SAINT PETER OF TARENTAISE (1102-1175), bishop and abbot
There are two men named Peter of Tarentaise who lived one century apart. The saint whom the Church honors today is the earlier Peter, born in Vienne, France in the year 1102. (The other Peter from the 13th century became Pope Innocent V.)
At the age of twenty, Peter joined the Cistercian Order at Bonneveaux with his two brothers and father. At the age of thirty and known for his piety, he was sent to serve as the first abbot of Tamie, in the Tarentaise Mountains, between Geneva and Savoy. There, he built a hospice for travelers.
In the year 1142, he was appointed archbishop of Tarentaise, replacing a bishop who had been deposed because of corruption. Peter wanted to decline the post and remain where he was happiest as a Cistercian monk. He reluctantly accepted, however, because of the urgings of Saint Bernard and the other monks in his Order, seeing their insistence as the will of God.

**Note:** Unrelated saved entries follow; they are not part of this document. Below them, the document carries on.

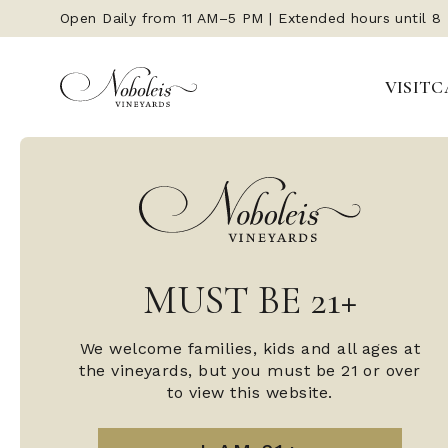
Open Daily from 11 AM–5 PM | Extended hours until 8
VISIT
C
MUST BE 21+
We welcome families, kids and all ages at
the vineyards, but you must be 21 or over
to view this website.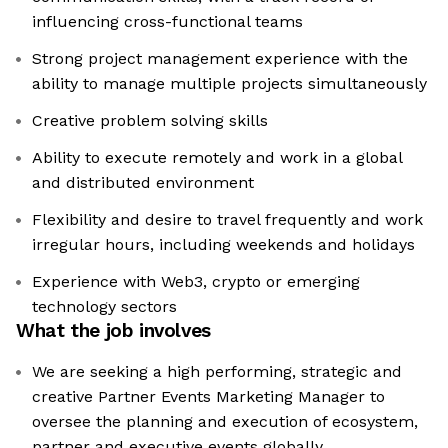
influencing cross-functional teams
Strong project management experience with the
ability to manage multiple projects simultaneously
Creative problem solving skills
Ability to execute remotely and work in a global
and distributed environment
Flexibility and desire to travel frequently and work
irregular hours, including weekends and holidays
Experience with Web3, crypto or emerging
technology sectors
What the job involves
We are seeking a high performing, strategic and
creative Partner Events Marketing Manager to
oversee the planning and execution of ecosystem,
partner and executive events globally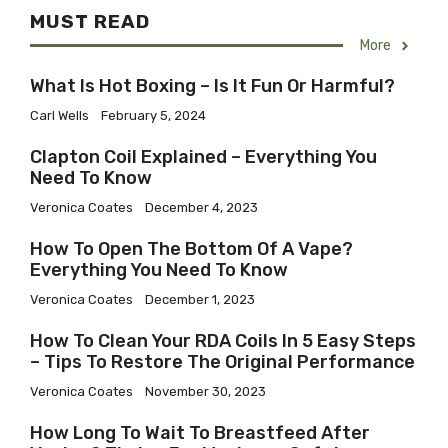
MUST READ
More
What Is Hot Boxing – Is It Fun Or Harmful?
Carl Wells
February 5, 2024
​Clapton Coil Explained – Everything You
Need To Know
Veronica Coates
December 4, 2023
How To Open The Bottom Of A Vape?
Everything You Need To Know
Veronica Coates
December 1, 2023
How To Clean Your RDA Coils In 5 Easy Steps
– Tips To Restore The Original Performance
Veronica Coates
November 30, 2023
How Long To Wait To Breastfeed After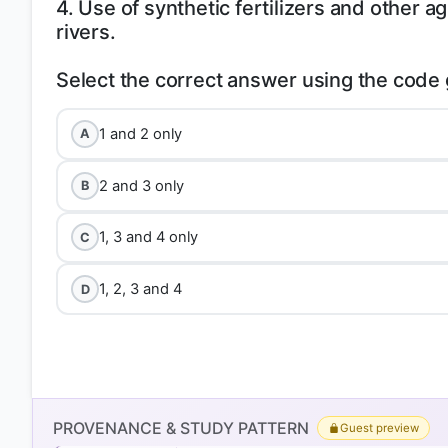
4. Use of synthetic fertilizers and other agr
rivers.
1 and 2 only
A
2 and 3 only
B
1, 3 and 4 only
C
1, 2, 3 and 4
D
PROVENANCE & STUDY PATTERN
Guest preview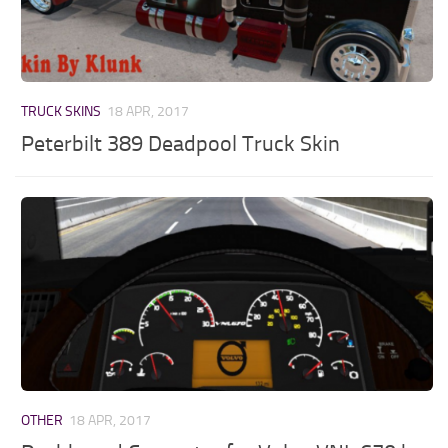
TRUCK SKINS
18 APR, 2017
Peterbilt 389 Deadpool Truck Skin
OTHER
18 APR, 2017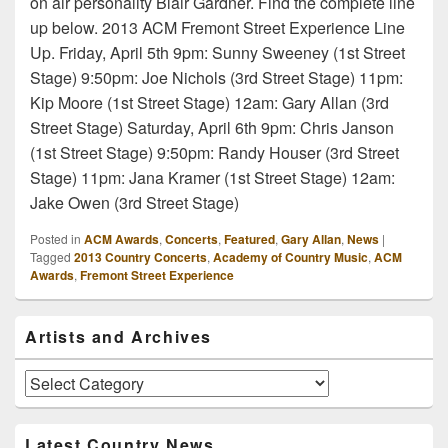
on air personality Blair Gardner. Find the complete line
up below. 2013 ACM Fremont Street Experience Line
Up. Friday, April 5th 9pm: Sunny Sweeney (1st Street
Stage) 9:50pm: Joe Nichols (3rd Street Stage) 11pm:
Kip Moore (1st Street Stage) 12am: Gary Allan (3rd
Street Stage) Saturday, April 6th 9pm: Chris Janson
(1st Street Stage) 9:50pm: Randy Houser (3rd Street
Stage) 11pm: Jana Kramer (1st Street Stage) 12am:
Jake Owen (3rd Street Stage)
Posted in
ACM Awards
,
Concerts
,
Featured
,
Gary Allan
,
News
|
Tagged
2013 Country Concerts
,
Academy of Country Music
,
ACM
Awards
,
Fremont Street Experience
Primary
Artists and Archives
Sidebar
Widget
Area
Artists
and
Archives
Latest Country News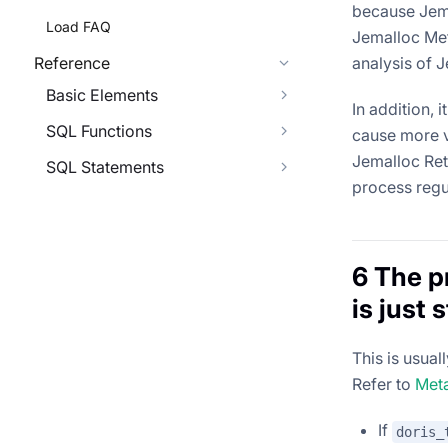
because Jema
Load FAQ
Jemalloc Me
Reference
analysis of 
Basic Elements
In addition,
SQL Functions
cause more v
Jemalloc Reta
SQL Statements
process regu
6 The p
is just 
This is usua
Refer to
Met
If
doris_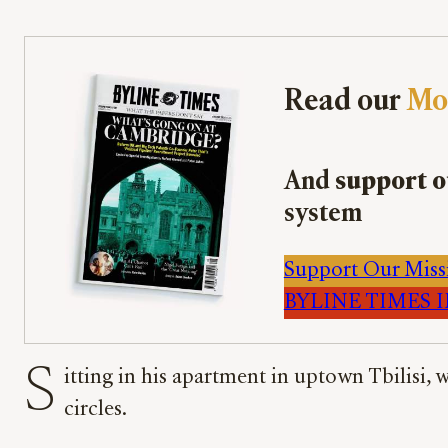
Read our
Mo
And
support o
system
Support Our Miss
BYLINE TIMES IM
S
itting in his apartment in uptown Tbilisi,
circles.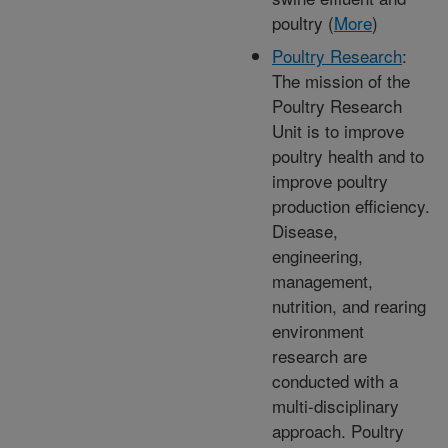
poultry (
More
)
Poultry Research
:
The mission of the
Poultry Research
Unit is to improve
poultry health and to
improve poultry
production efficiency.
Disease,
engineering,
management,
nutrition, and rearing
environment
research are
conducted with a
multi-disciplinary
approach. Poultry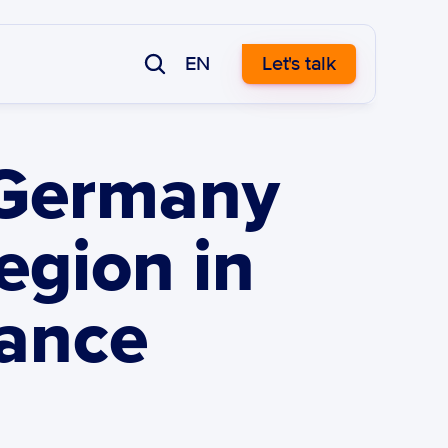
EN
Let's talk
 Germany 
gion in 
ance 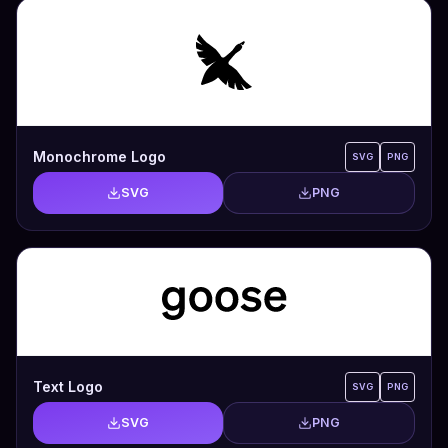
Monochrome Logo
SVG
PNG
SVG
PNG
Text Logo
SVG
PNG
SVG
PNG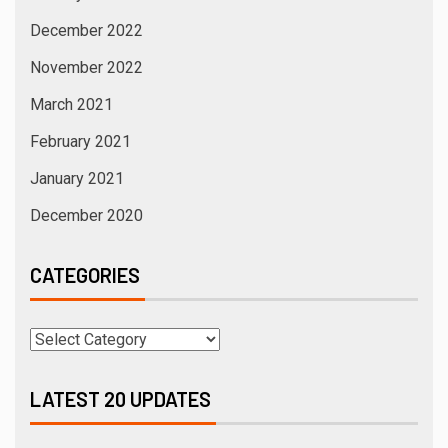
December 2022
November 2022
March 2021
February 2021
January 2021
December 2020
CATEGORIES
LATEST 20 UPDATES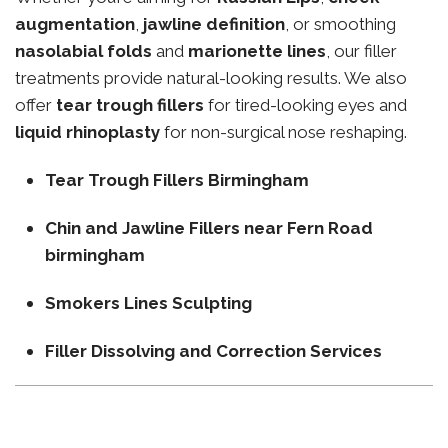
augmentation
,
jawline definition
, or smoothing
nasolabial folds
and
marionette lines
, our filler
treatments provide natural-looking results. We also
offer
tear trough fillers
for tired-looking eyes and
liquid rhinoplasty
for non-surgical nose reshaping.
Tear Trough Fillers Birmingham
Chin and Jawline Fillers near Fern Road
birmingham
Smokers Lines Sculpting
Filler Dissolving and Correction Services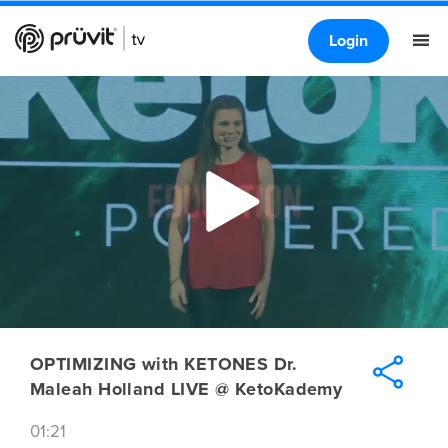
Login
OPTIMIZING with KETONES Dr.
Maleah Holland LIVE @ KetoKademy
01:21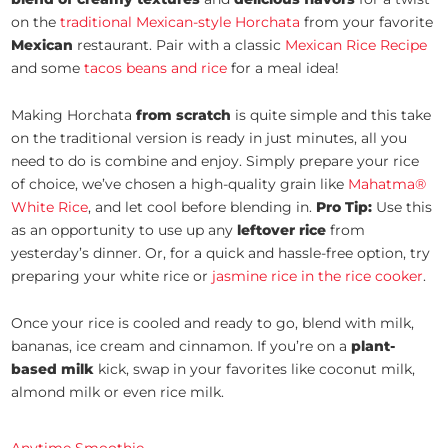
on the
traditional Mexican-style Horchata
from your favorite
Mexican
restaurant. Pair with a classic
Mexican Rice Recipe
and some
tacos beans and rice
for a meal idea!
Making Horchata
from scratch
is quite simple and this take
on the traditional version is ready in just minutes, all you
need to do is combine and enjoy. Simply prepare your rice
of choice, we’ve chosen a high-quality grain like
Mahatma®
White Rice
, and let cool before blending in.
Pro Tip:
Use this
as an opportunity to use up any
leftover rice
from
yesterday’s dinner. Or, for a quick and hassle-free option, try
preparing your white rice or
jasmine rice in the rice cooker
.
Once your rice is cooled and ready to go, blend with milk,
bananas, ice cream and cinnamon. If you’re on a
plant-
based milk
kick, swap in your favorites like coconut milk,
almond milk or even rice milk.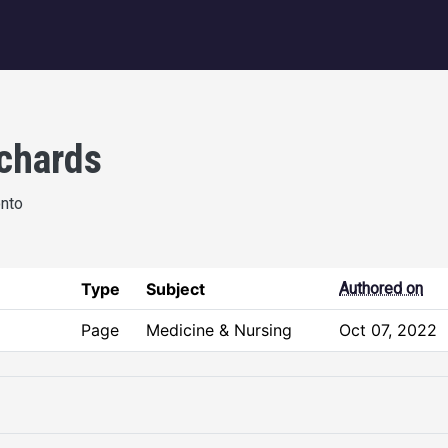
igation
ichards
onto
Type
Subject
Authored on
Page
Medicine & Nursing
Oct 07, 2022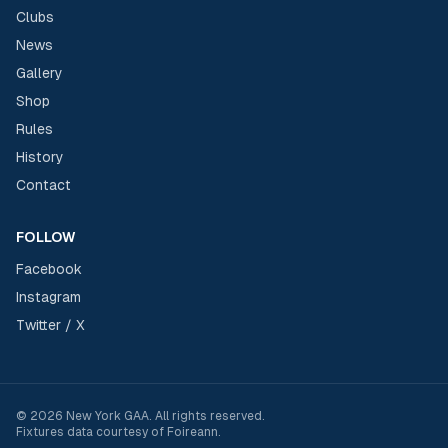
Clubs
News
Gallery
Shop
Rules
History
Contact
FOLLOW
Facebook
Instagram
Twitter / X
©
2026
New York GAA
. All rights reserved.
Fixtures data courtesy of
Foireann
.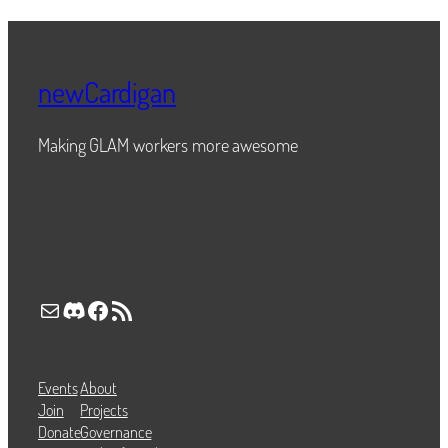
newCardigan
Making GLAM workers more awesome
Mail
Discord
Facebook
RSS Feed
Events
About
Join
Projects
Donate
Governance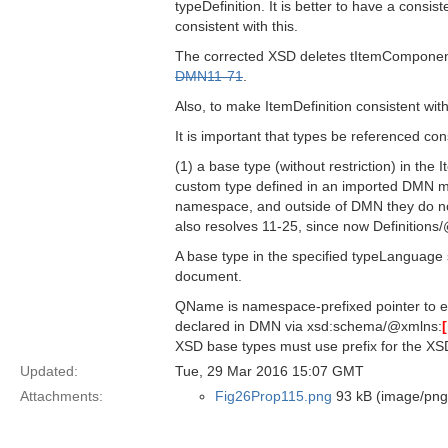
typeDefinition. It is better to have a cons
consistent with this.
The corrected XSD deletes tItemComponent
DMN11-71
.
Also, to make ItemDefinition consistent wit
It is important that types be referenced cons
(1) a base type (without restriction) in the
custom type defined in an imported DMN mo
namespace, and outside of DMN they do not
also resolves 11-25, since now Definitio
A base type in the specified typeLanguage s
document.
QName is namespace-prefixed pointer to e
declared in DMN via xsd:schema/@xmlns:
XSD base types must use prefix for the XS
Updated:
Tue, 29 Mar 2016 15:07 GMT
Attachments:
Fig26Prop115.png
93 kB (image/png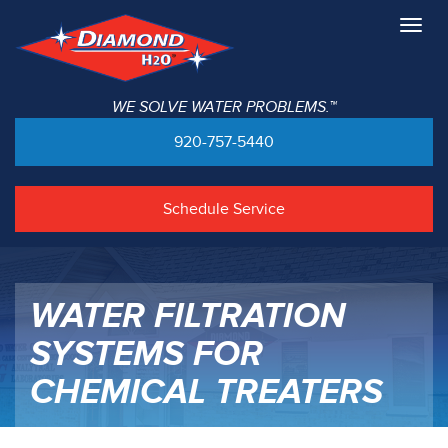
Togg
navig
WE SOLVE WATER PROBLEMS.™
920-757-5440
Schedule Service
WATER FILTRATION
SYSTEMS FOR
CHEMICAL TREATERS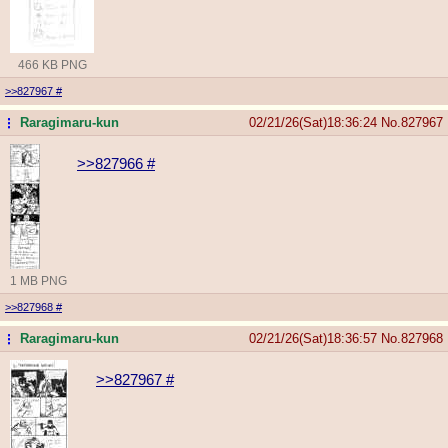
466 KB PNG
>>827967
#
Raragimaru-kun
02/21/26(Sat)18:36:24
No.
827967
...
>>827966
#
1 MB PNG
>>827968
#
Raragimaru-kun
02/21/26(Sat)18:36:57
No.
827968
...
>>827967
#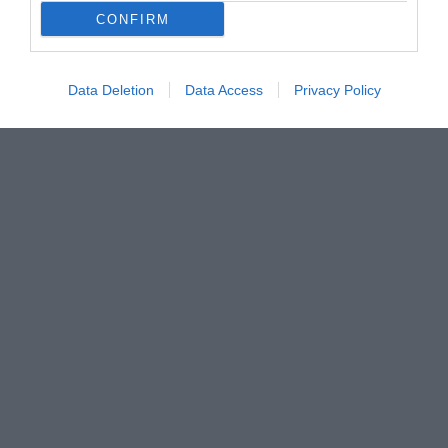
CONFIRM
Data Deletion
Data Access
Privacy Policy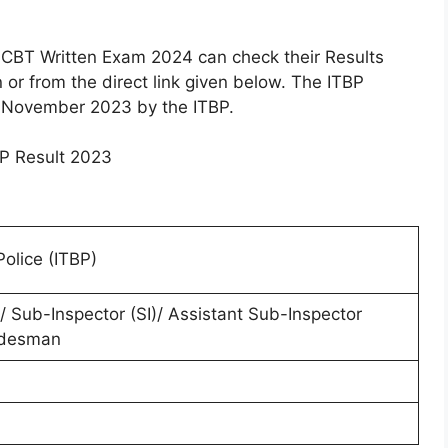
CBT Written Exam 2024 can check their Results
n or from the direct link given below. The ITBP
 November 2023 by the ITBP.
olice (ITBP)
 Sub-Inspector (SI)/ Assistant Sub-Inspector
adesman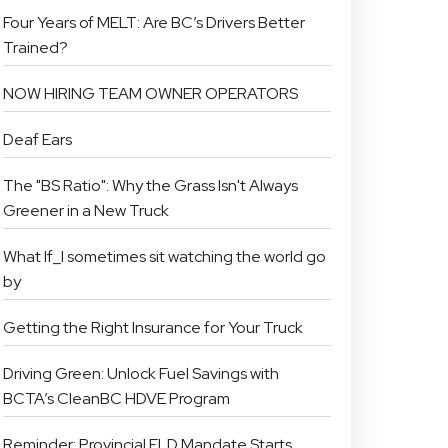
Four Years of MELT: Are BC’s Drivers Better
Trained?
NOW HIRING TEAM OWNER OPERATORS
Deaf Ears
The "BS Ratio": Why the Grass Isn't Always
Greener in a New Truck
What If_I sometimes sit watching the world go
by
Getting the Right Insurance for Your Truck
Driving Green: Unlock Fuel Savings with
BCTA’s CleanBC HDVE Program
Reminder: Provincial ELD Mandate Starts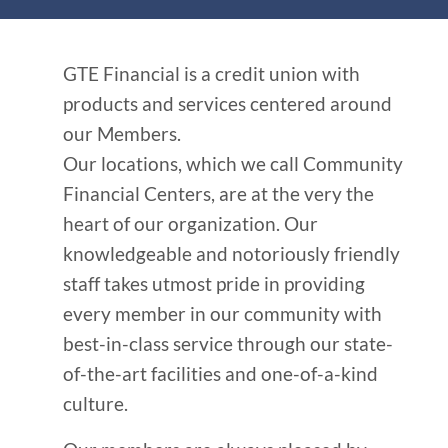
GTE Financial is a credit union with
products and services centered around
our Members.
Our locations, which we call Community
Financial Centers, are at the very the
heart of our organization. Our
knowledgeable and notoriously friendly
staff takes utmost pride in providing
every member in our community with
best-in-class service through our state-
of-the-art facilities and one-of-a-kind
culture.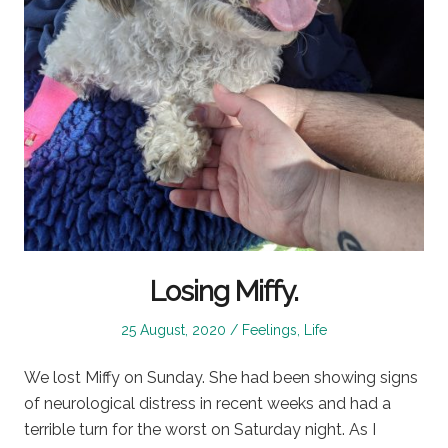
Losing Miffy.
Posted
Posted
25 August, 2020
Feelings
,
Life
on
in
We lost Miffy on Sunday. She had been showing signs
of neurological distress in recent weeks and had a
terrible turn for the worst on Saturday night. As I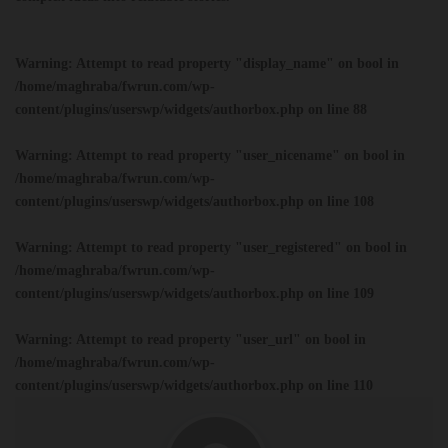
Warning
: Attempt to read property "display_name" on bool in
/home/maghraba/fwrun.com/wp-
content/plugins/userswp/widgets/authorbox.php
on line
88
Warning
: Attempt to read property "user_nicename" on bool in
/home/maghraba/fwrun.com/wp-
content/plugins/userswp/widgets/authorbox.php
on line
108
Warning
: Attempt to read property "user_registered" on bool in
/home/maghraba/fwrun.com/wp-
content/plugins/userswp/widgets/authorbox.php
on line
109
Warning
: Attempt to read property "user_url" on bool in
/home/maghraba/fwrun.com/wp-
content/plugins/userswp/widgets/authorbox.php
on line
110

Peter tackled his new assignment with vigor. He brought reform into his diocese, replaced lax clergy and set about providing education and distributing food to the poor, a tradition called the “May Bread” which lasted until the French Revolution in 1789. He was renowned for visiting all parts of the mountainous regions of his diocese on a regular basis.
Never able to sever himself completely from his personal longing for the monastic life, and after faithfully serving thirteen years as bishop, Peter suddenly disappeared, yearning for the contemplative life in a Cistercian abbey in Switzerland. After about a year, he was eventually discovered serving as a lay brother and was convinced by his superiors to return to Tarentaise and resume his episcopal duties. He again focused many of his energies on the poor.
He came to be trusted as an advisor by both popes and kings: he defended papal rights in France and was called upon to assist in bringing about a reconciliation between King Louis VII of France and Prince Henry II of England.
Archbishop Peter died in 1175 of an illness shortly after meeting and unsuccessfully trying to reconcile the two rulers.
Peter of Tarentaise was canonized a saint in the year 1191 by Pope Celestine III.
We commemorate his feastday on May 8.
(From catholicnewsagency.com, americancatholic.org, catholic.org/saints and newadvent.org)
(The following prayer is from the Roman Breviary from the Commons for Pastors ~ bishop)
“Lord God, You counted Saint Peter of Tarentaise among Your holy pastors, renowned for faith and love which conquered evil in this world. By the help of his prayers, keep us strong in faith and love and let us come to share his glory.
“Grant this through our Lord Jesus Christ, Your Son, who lives and reigns with You in the unity of the Holy Spirit, one God, for ever and ever. Amen.”